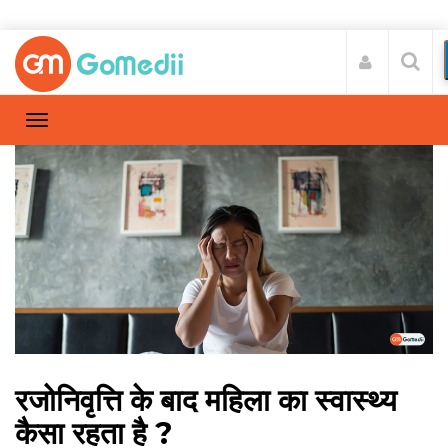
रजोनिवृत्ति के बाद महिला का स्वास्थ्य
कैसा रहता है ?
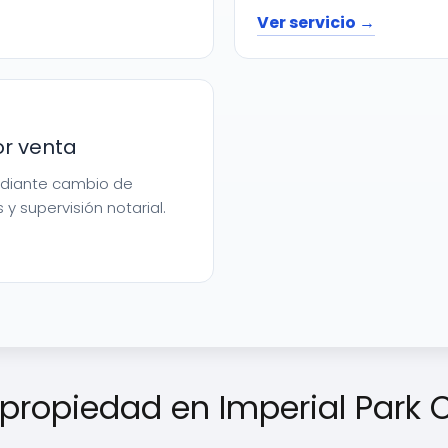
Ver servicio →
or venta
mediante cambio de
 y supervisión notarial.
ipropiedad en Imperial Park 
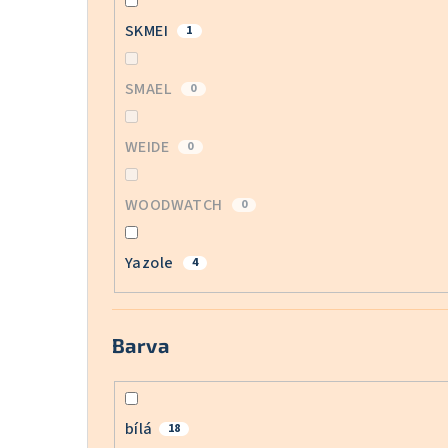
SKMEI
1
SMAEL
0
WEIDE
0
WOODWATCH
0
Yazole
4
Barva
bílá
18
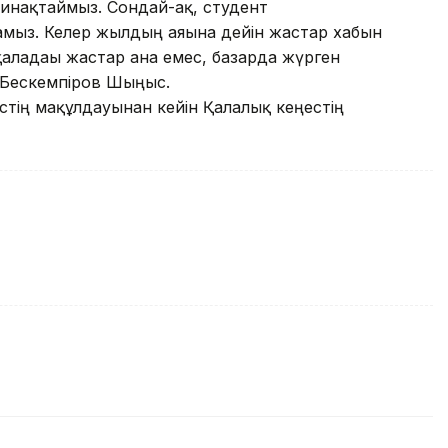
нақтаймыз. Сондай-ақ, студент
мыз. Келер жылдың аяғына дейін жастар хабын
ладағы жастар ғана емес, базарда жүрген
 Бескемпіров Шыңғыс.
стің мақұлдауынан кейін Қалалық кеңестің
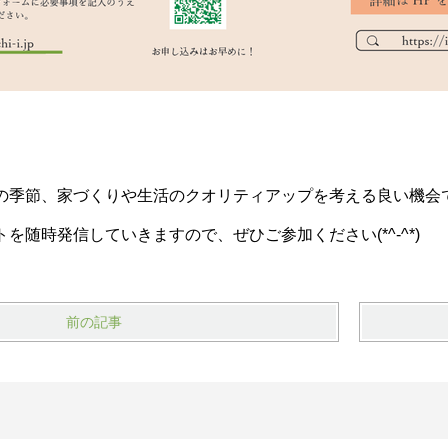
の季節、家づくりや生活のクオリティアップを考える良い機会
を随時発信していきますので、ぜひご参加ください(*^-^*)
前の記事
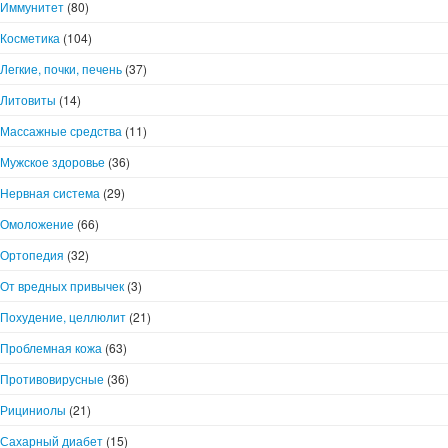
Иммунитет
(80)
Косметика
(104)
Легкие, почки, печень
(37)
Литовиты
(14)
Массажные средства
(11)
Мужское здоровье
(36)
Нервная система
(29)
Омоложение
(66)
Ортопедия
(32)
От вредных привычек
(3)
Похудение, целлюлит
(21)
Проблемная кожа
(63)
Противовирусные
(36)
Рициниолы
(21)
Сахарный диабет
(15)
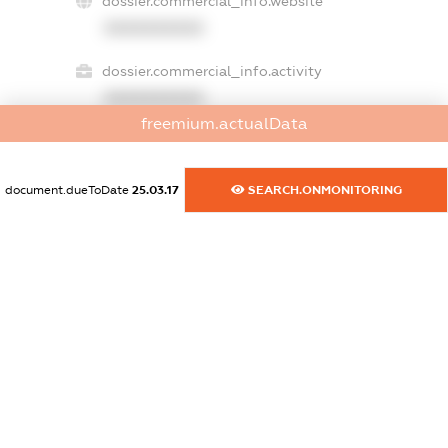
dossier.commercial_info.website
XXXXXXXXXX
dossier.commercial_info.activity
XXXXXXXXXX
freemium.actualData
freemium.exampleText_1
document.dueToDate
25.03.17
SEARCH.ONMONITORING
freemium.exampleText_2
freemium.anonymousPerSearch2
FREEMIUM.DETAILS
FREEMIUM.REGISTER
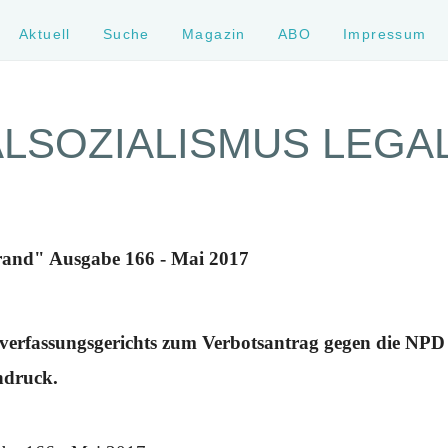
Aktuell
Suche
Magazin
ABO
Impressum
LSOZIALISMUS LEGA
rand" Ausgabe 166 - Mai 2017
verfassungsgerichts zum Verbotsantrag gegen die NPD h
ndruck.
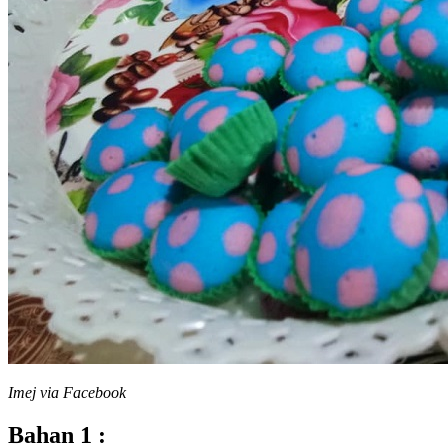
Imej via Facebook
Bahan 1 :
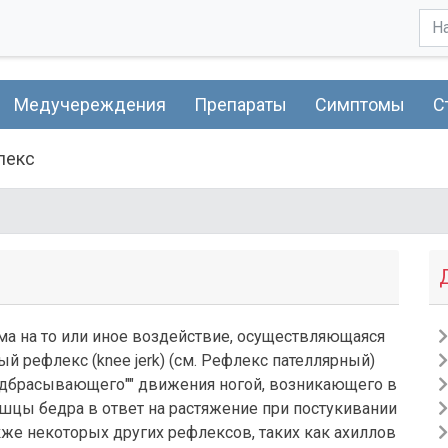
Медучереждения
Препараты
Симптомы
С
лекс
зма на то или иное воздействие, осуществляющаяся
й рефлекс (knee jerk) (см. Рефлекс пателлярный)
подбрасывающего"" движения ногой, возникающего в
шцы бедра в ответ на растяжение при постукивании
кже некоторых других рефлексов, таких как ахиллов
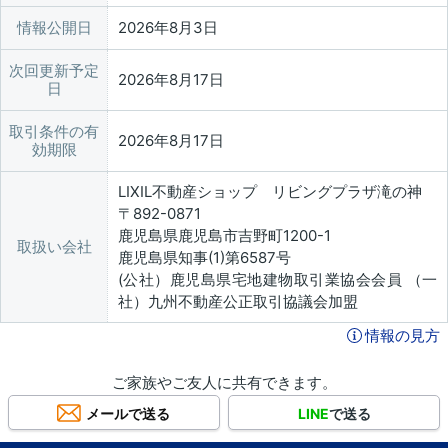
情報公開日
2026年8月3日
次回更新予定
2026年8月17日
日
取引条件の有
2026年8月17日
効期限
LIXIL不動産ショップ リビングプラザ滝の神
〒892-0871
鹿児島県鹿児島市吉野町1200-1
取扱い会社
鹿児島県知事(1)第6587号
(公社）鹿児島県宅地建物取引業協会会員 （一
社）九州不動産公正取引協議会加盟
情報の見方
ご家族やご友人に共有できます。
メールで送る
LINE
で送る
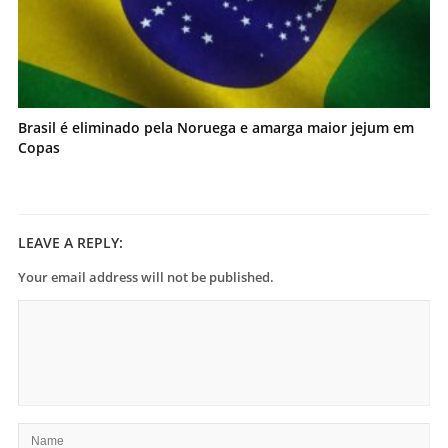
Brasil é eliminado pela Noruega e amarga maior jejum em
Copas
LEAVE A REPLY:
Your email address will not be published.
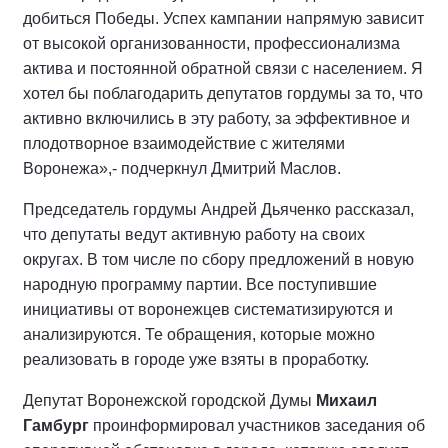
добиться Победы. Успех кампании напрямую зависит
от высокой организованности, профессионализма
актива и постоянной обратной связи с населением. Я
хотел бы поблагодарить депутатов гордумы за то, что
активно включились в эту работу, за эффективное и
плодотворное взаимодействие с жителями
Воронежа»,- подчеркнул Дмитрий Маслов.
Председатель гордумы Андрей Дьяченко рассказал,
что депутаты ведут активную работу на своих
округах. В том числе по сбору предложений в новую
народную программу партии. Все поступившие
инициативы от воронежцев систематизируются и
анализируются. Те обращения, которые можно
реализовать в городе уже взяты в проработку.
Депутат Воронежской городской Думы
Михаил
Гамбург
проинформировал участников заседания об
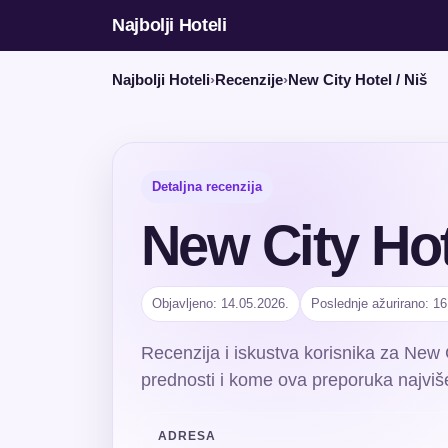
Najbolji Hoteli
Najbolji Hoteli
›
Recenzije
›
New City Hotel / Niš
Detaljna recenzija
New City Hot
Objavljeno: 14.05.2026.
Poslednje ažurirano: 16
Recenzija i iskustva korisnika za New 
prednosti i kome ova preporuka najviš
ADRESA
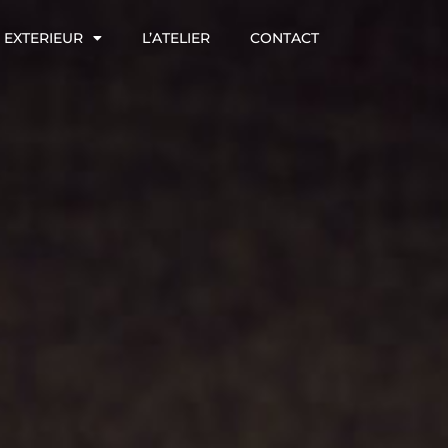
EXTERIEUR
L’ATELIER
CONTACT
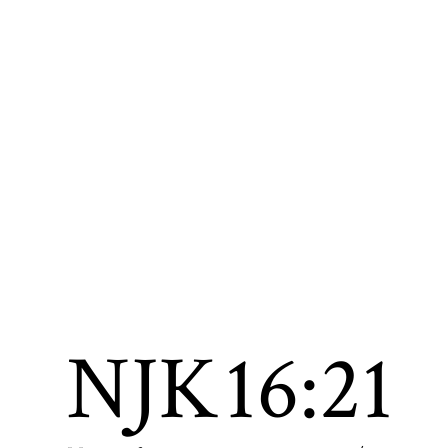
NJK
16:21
==================================================
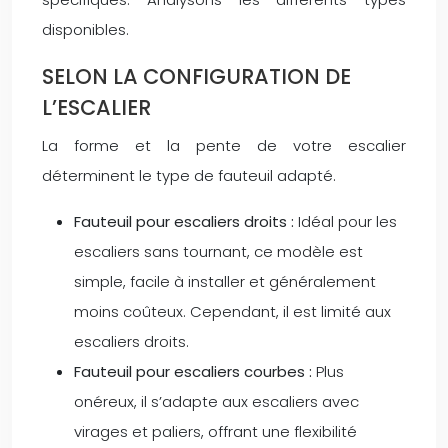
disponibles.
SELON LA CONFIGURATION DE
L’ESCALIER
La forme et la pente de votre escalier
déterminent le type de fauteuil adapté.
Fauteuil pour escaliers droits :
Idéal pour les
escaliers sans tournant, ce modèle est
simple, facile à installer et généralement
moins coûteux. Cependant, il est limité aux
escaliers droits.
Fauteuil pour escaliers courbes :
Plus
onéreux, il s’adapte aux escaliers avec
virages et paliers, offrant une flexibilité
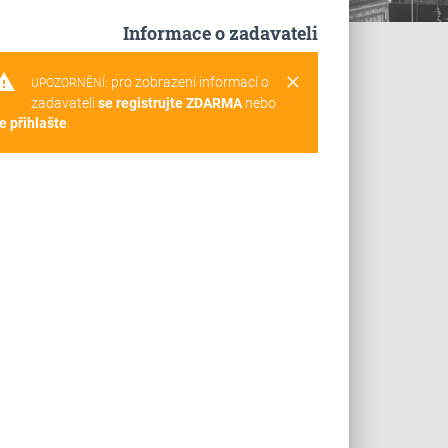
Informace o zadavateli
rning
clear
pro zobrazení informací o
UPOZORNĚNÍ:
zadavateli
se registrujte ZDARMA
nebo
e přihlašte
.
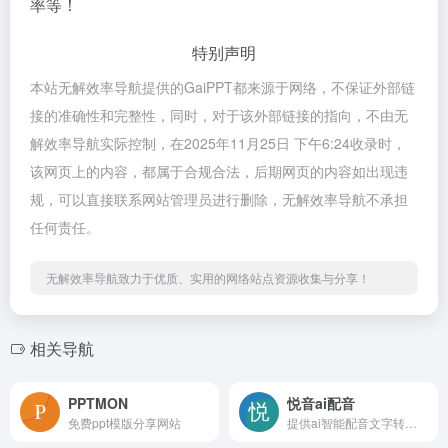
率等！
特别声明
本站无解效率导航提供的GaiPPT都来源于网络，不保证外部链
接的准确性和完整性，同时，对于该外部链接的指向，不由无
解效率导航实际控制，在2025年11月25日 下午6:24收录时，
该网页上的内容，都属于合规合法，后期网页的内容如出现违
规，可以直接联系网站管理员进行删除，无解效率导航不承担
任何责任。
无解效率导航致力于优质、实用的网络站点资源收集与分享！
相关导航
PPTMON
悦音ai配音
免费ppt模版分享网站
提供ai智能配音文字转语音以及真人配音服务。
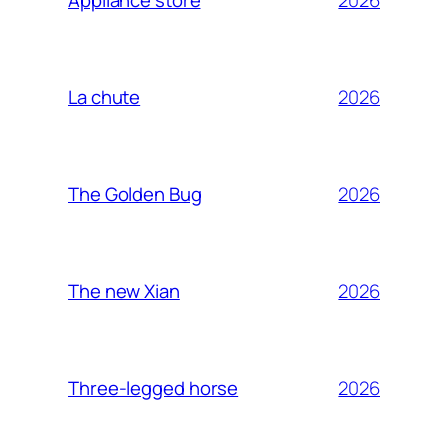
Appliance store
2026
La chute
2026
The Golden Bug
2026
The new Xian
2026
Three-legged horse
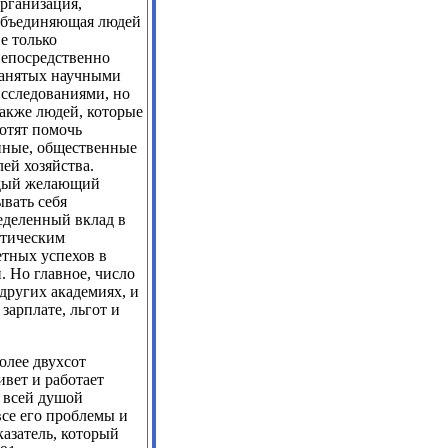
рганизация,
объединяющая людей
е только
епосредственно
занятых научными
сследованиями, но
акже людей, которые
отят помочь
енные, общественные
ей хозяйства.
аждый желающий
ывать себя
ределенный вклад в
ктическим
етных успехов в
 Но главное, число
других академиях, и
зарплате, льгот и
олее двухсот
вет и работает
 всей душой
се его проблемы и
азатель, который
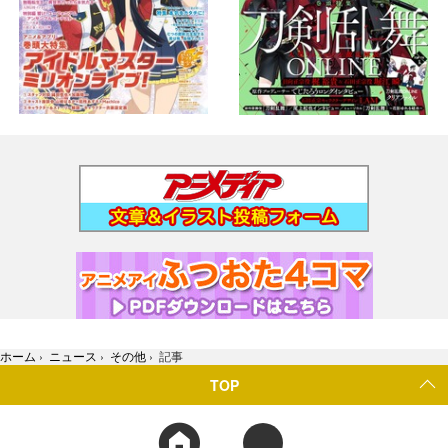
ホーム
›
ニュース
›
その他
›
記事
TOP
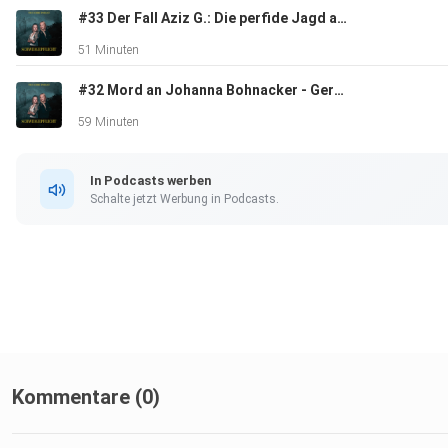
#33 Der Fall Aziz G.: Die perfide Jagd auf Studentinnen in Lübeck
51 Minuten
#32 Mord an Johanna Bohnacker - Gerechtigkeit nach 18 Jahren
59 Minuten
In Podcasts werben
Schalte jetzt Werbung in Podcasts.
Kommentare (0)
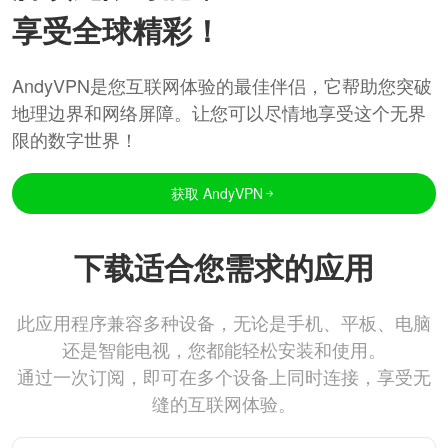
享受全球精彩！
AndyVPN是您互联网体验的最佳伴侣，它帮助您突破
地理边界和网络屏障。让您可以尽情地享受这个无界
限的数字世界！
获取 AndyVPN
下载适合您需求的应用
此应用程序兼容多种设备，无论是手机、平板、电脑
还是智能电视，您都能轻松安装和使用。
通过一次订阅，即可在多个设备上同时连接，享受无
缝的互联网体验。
==================================================
**EXERCISE GOAL**
Go line by line through the data and copy any that contain "dossier".

**ANSWER SECTION**
dossier.commercial_info.website
dossier.commercial_info.activity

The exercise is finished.